The MoJ knows what needs to be done to make good the glaring deficits to AGFS Scheme 11, and we have sent the new DPP a list of 10 reasonable ‘requests’ for improvements to the guidance on fees for prosecution advocacy, so that we can begin addressing the injustices in the assessment of those fees. CBA officers and other members of the Executive will be holding a strategy day next weekend to draw together the many strands which we have been highlighting over the last few months.


It is right to bring to your attention that the first meeting of the ‘Criminal Legal Aid Review Defence Advisory Panel’ (CLAR) convened by the MoJ was held last week. The Bar Council, Young Barristers Committee, the Circuit Leaders and the CBA are represented on the panel, as are solicitor groups. We need to participate in this process, at least for the time being. All involved are sceptical, and we have made this very clear to the MoJ. We are not interested in rearranging deckchairs. More money is desperately needed to make fees for Police Station Advice and Representation, for Magistrates Court, Youth Court, and Crown Court work fit for purpose. This assurance has not been given. There is as yet no commitment to increase the criminal legal aid budget. The aims of the review are said to be to devise “Fee schemes that pay fairly for work done, support market sustainability, drive effective case progression, align with wider system reforms, and ensures access to justice”.The plan in essence is come up with a new template and hope the Treasury will fund it

The Bar’s two principle concerns are to do with money, obviously, and the time this process might take. There is no scope to move any money around within AGFS. No fee is currently too high. Brief fees need sorting out immediately, and this could be done quickly. But the ambition to reconfigure LGFS, for example, and at the same time to address the chronic underfunding of fees for police station work, and for work in the Magistrates and Youth Court, is a substantial and challenging undertaking. This will take much longer and is bound to prove controversial. Bar representatives, consistently, argued at the first CLAR meeting that the obvious flaws in AGFS should not be delayed whilst much more complex issues are debated. The fee schemes are in very different stages of evolution. We can’t wait for 2 years or more to make the necessary changes.

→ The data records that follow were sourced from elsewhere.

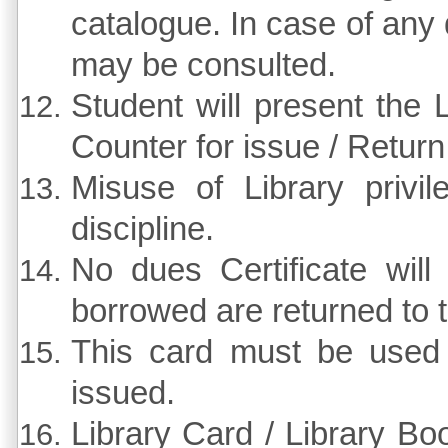
catalogue. In case of any di
may be consulted.
Student will present the 
Counter for issue / Return
Misuse of Library privi
discipline.
No dues Certificate wil
borrowed are returned to t
This card must be used
issued.
Library Card / Library Bo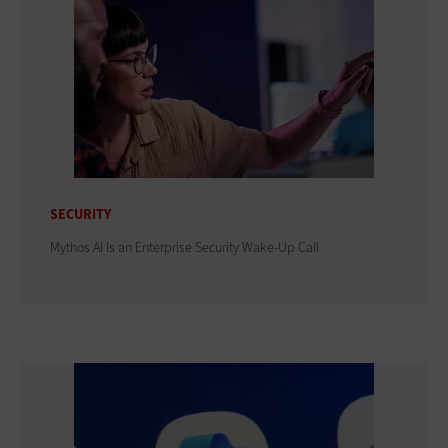
SECURITY
Mythos AI Is an Enterprise Security Wake-Up Call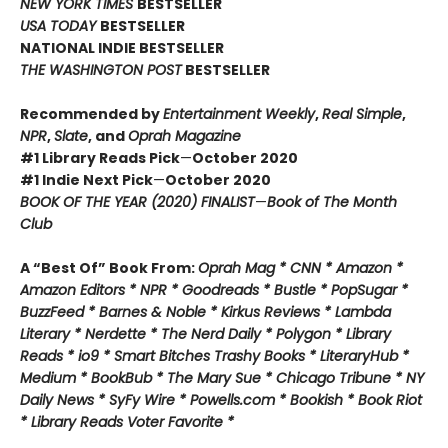
NEW YORK TIMES
BESTSELLER
USA TODAY
BESTSELLER
NATIONAL INDIE BESTSELLER
THE WASHINGTON POST
BESTSELLER
Recommended by
Entertainment Weekly
,
Real Simple
,
NPR
,
Slate
, and
Oprah Magazine
#1 Library Reads Pick
—
October 2020
#1 Indie Next Pick
—
October 2020
BOOK OF THE YEAR (2020) FINALIST
—
Book of The Month
Club
A “Best Of” Book From:
Oprah Mag * CNN * Amazon *
Amazon Editors * NPR * Goodreads * Bustle * PopSugar *
BuzzFeed * Barnes & Noble * Kirkus Reviews * Lambda
Literary * Nerdette * The Nerd Daily * Polygon * Library
Reads * io9 * Smart Bitches Trashy Books * LiteraryHub *
Medium * BookBub * The Mary Sue * Chicago Tribune * NY
Daily News * SyFy Wire * Powells.com * Bookish * Book Riot
*
Library Reads Voter Favorite *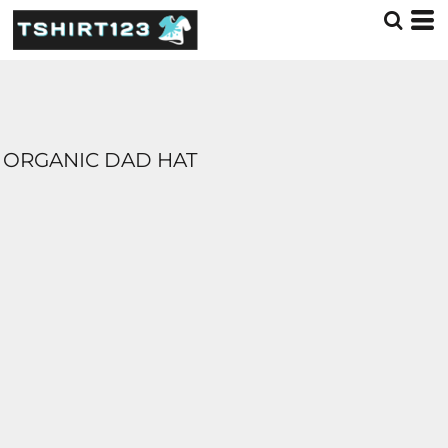
ORGANIC DAD HAT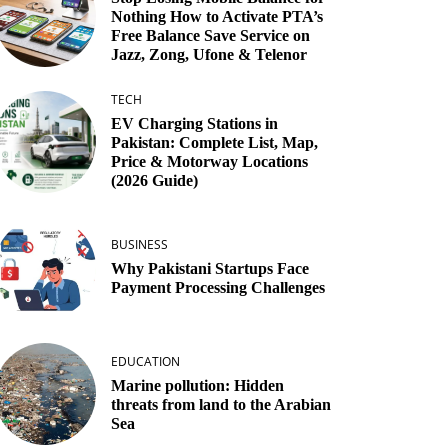
Nothing How to Activate PTA’s
Free Balance Save Service on
Jazz, Zong, Ufone & Telenor
TECH
EV Charging Stations in
Pakistan: Complete List, Map,
Price & Motorway Locations
(2026 Guide)
BUSINESS
Why Pakistani Startups Face
Payment Processing Challenges
EDUCATION
Marine pollution: Hidden
threats from land to the Arabian
Sea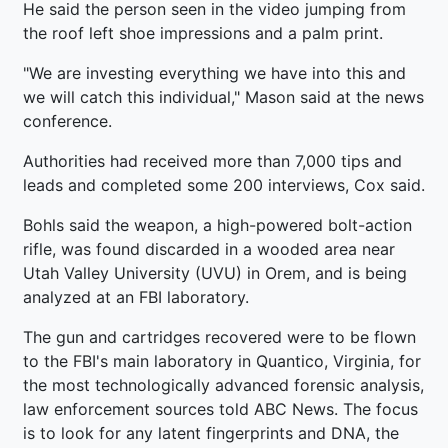
He said the person seen in the video jumping from
the roof left shoe impressions and a palm print.
"We are investing everything we have into this and
we will catch this individual," Mason said at the news
conference.
Authorities had received more than 7,000 tips and
leads and completed some 200 interviews, Cox said.
Bohls said the weapon, a high-powered bolt-action
rifle, was found discarded in a wooded area near
Utah Valley University (UVU) in Orem, and is being
analyzed at an FBI laboratory.
The gun and cartridges recovered were to be flown
to the FBI's main laboratory in Quantico, Virginia, for
the most technologically advanced forensic analysis,
law enforcement sources told ABC News. The focus
is to look for any latent fingerprints and DNA, the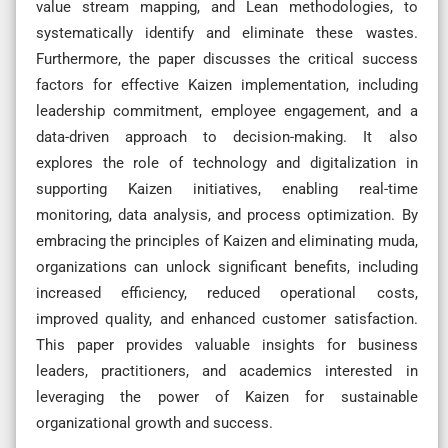
value stream mapping, and Lean methodologies, to
systematically identify and eliminate these wastes.
Furthermore, the paper discusses the critical success
factors for effective Kaizen implementation, including
leadership commitment, employee engagement, and a
data-driven approach to decision-making. It also
explores the role of technology and digitalization in
supporting Kaizen initiatives, enabling real-time
monitoring, data analysis, and process optimization. By
embracing the principles of Kaizen and eliminating muda,
organizations can unlock significant benefits, including
increased efficiency, reduced operational costs,
improved quality, and enhanced customer satisfaction.
This paper provides valuable insights for business
leaders, practitioners, and academics interested in
leveraging the power of Kaizen for sustainable
organizational growth and success.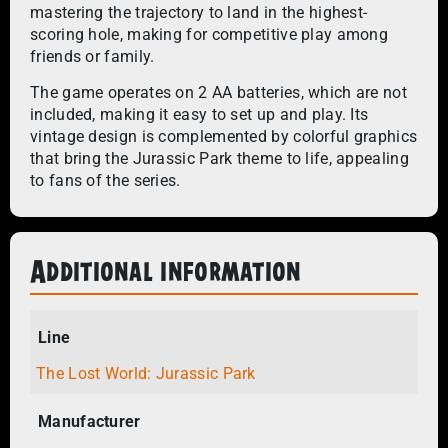
mastering the trajectory to land in the highest-
scoring hole, making for competitive play among
friends or family.
The game operates on 2 AA batteries, which are not
included, making it easy to set up and play. Its
vintage design is complemented by colorful graphics
that bring the Jurassic Park theme to life, appealing
to fans of the series.
Additional information
Line
The Lost World: Jurassic Park
Manufacturer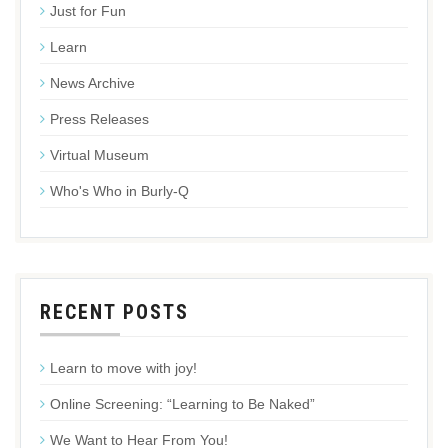
Just for Fun
Learn
News Archive
Press Releases
Virtual Museum
Who's Who in Burly-Q
RECENT POSTS
Learn to move with joy!
Online Screening: “Learning to Be Naked”
We Want to Hear From You!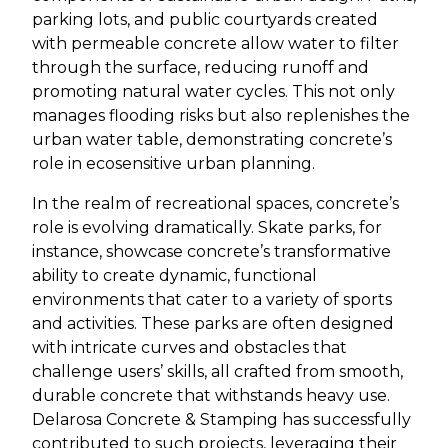
parking lots, and public courtyards created
with permeable concrete allow water to filter
through the surface, reducing runoff and
promoting natural water cycles. This not only
manages flooding risks but also replenishes the
urban water table, demonstrating concrete’s
role in ecosensitive urban planning.
In the realm of recreational spaces, concrete’s
role is evolving dramatically. Skate parks, for
instance, showcase concrete’s transformative
ability to create dynamic, functional
environments that cater to a variety of sports
and activities. These parks are often designed
with intricate curves and obstacles that
challenge users’ skills, all crafted from smooth,
durable concrete that withstands heavy use.
Delarosa Concrete & Stamping has successfully
contributed to such projects, leveraging their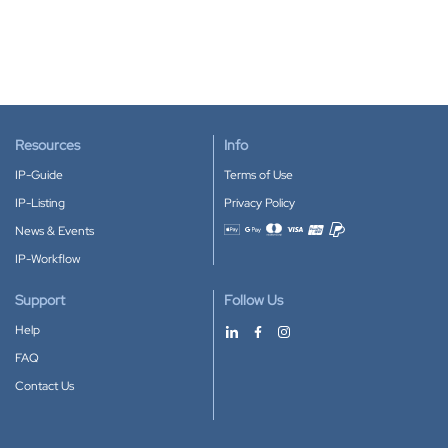
Resources
Info
IP-Guide
Terms of Use
IP-Listing
Privacy Policy
News & Events
Accepted payment methods
IP-Workflow
Support
Follow Us
Help
FAQ
Contact Us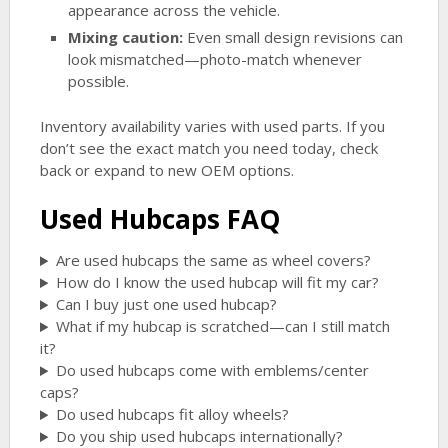
appearance across the vehicle.
Mixing caution:
Even small design revisions can
look mismatched—photo-match whenever
possible.
Inventory availability varies with used parts. If you
don’t see the exact match you need today, check
back or expand to new OEM options.
Used Hubcaps FAQ
Are used hubcaps the same as wheel covers?
How do I know the used hubcap will fit my car?
Can I buy just one used hubcap?
What if my hubcap is scratched—can I still match
it?
Do used hubcaps come with emblems/center
caps?
Do used hubcaps fit alloy wheels?
Do you ship used hubcaps internationally?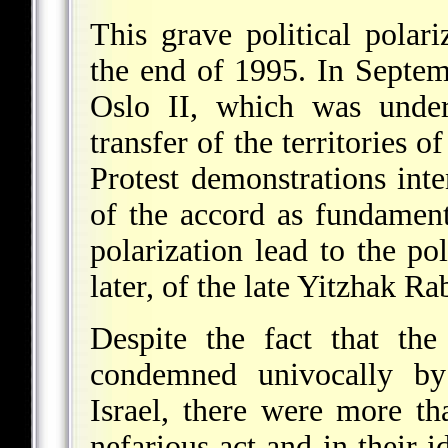
This grave political polar
the end of 1995. In Septem
Oslo II, which was under
transfer of the territories o
Protest demonstrations int
of the accord as fundament
polarization lead to the pol
later, of the late Yitzhak Ra
Despite the fact that th
condemned univocally by 
Israel, there were more t
nefarious act and in their i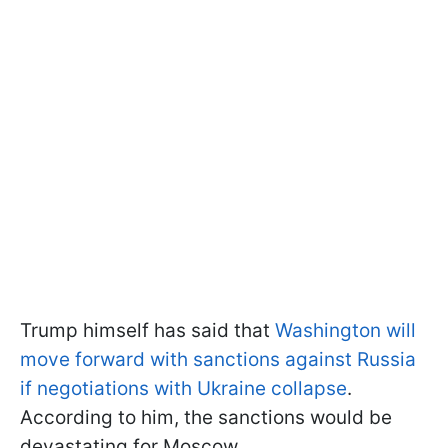
Trump himself has said that
Washington will
move forward with sanctions against Russia
if negotiations with Ukraine collapse
.
According to him, the sanctions would be
devastating for Moscow.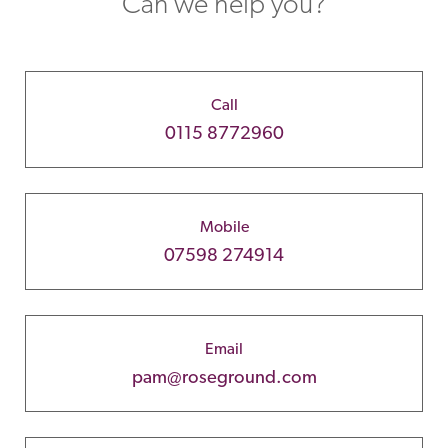
Can we help you?
Call
0115 8772960
Mobile
07598 274914
Email
pam@roseground.com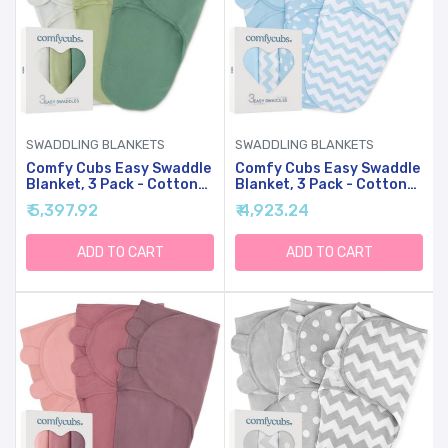
SWADDLING BLANKETS
SWADDLING BLANKETS
Comfy Cubs Easy Swaddle
Comfy Cubs Easy Swaddle
Blanket, 3 Pack - Cotton
Blanket, 3 Pack - Cotton
Newborn Wrap, Large For
Newborn Wrap, Small For
₹ 5,397.92
₹ 4,923.24
3-6 Months Infants, With
0-3 Months Infants, With
Adjustable Velcro,
Adjustable Velcro,
Breathable And Durable
Breathable And Durable
ADD TO CART
ADD TO CART
Sleep Sack For Babies -
Sleep Sack For Babies -
Stone, Sage, Azul
Blue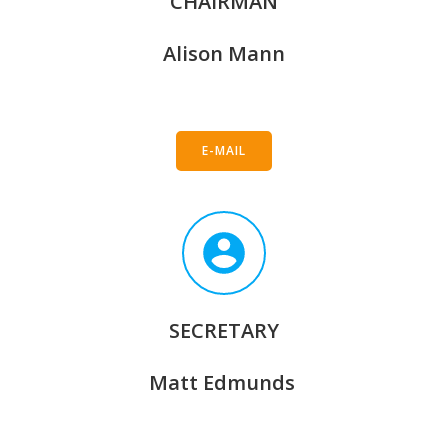
CHAIRMAN
Alison Mann
E-MAIL
SECRETARY
Matt Edmunds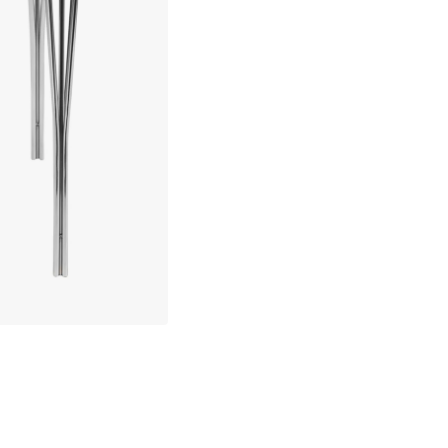
Symphony 86 Dining Table, 9
about your privacy!
ies to personalize content and ads, and to analyze our traffic. You have the 
pt out of any non-essential cookies while using our site. However, blocking cer
your experience of the website.
Backorder item – est. to ship in: 6-8 weeks
Cookie Settings
Accept All Cookies
30 days return policy
No import fees – all duties pre-paid
In-stock items will be shipped with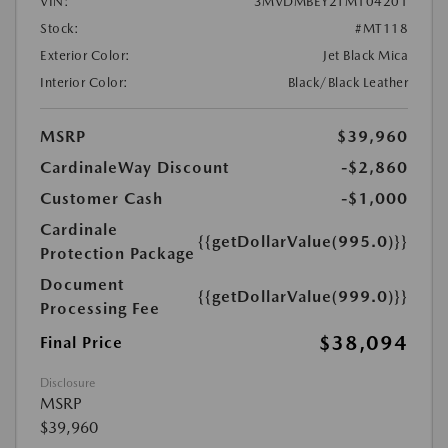
VIN:
3MVDMBEY2TM104201
Stock:
#MT118
Exterior Color:
Jet Black Mica
Interior Color:
Black/Black Leather
MSRP
$39,960
CardinaleWay Discount
-$2,860
Customer Cash
-$1,000
Cardinale
{{getDollarValue(995.0)}}
Protection Package
Document
{{getDollarValue(999.0)}}
Processing Fee
$38,094
Final Price
Disclosure
MSRP
$39,960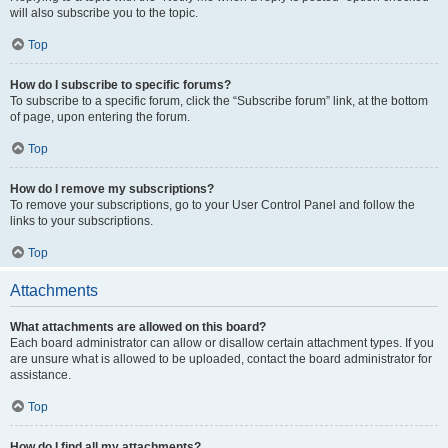
will also subscribe you to the topic.
Top
How do I subscribe to specific forums?
To subscribe to a specific forum, click the “Subscribe forum” link, at the bottom
of page, upon entering the forum.
Top
How do I remove my subscriptions?
To remove your subscriptions, go to your User Control Panel and follow the
links to your subscriptions.
Top
Attachments
What attachments are allowed on this board?
Each board administrator can allow or disallow certain attachment types. If you
are unsure what is allowed to be uploaded, contact the board administrator for
assistance.
Top
How do I find all my attachments?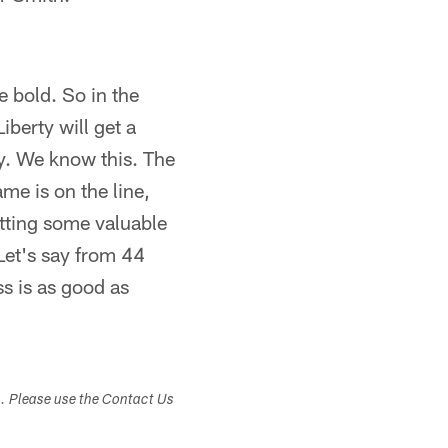
e bold. So in the
iberty will get a
y. We know this. The
me is on the line,
utting some valuable
 Let's say from 44
s is as good as
s. Please use the Contact Us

When renewing your Bar Council subscription please be sure to pay the Bar Representation Fee. It is optional and many of us don’t. But the BRF is the only means by which the Bar Council is able to devote resources to political lobbying and economic analysis which is so important when we make our case to the MoJ, the Treasury and politicians generally, that much more investment is required in the CJS. It was made a decisive difference last time. Renewal also provides the opportunity to make a modest donation to the Bar Pro Bono unit. If we all gave just £30 this would add up to a significant sum.


I have been asked to publicise the ‘Lawyers for a People’s Vote’ pre-march breakfast at Garden Court Chambers at 10.30am on Saturday 23rd March. This Saturday’s ‘Put It To The People’ march starts at Marble Arch at 12.00. Sadly, I have had to explain to the organisers that it would not be right to use the Monday Message to promote this sort of nakedly political event. But I did point out that legal aid lawyers will of course be looking forward to the Brexit dividend which is sure to be the result of the inspired decision to leave the EU.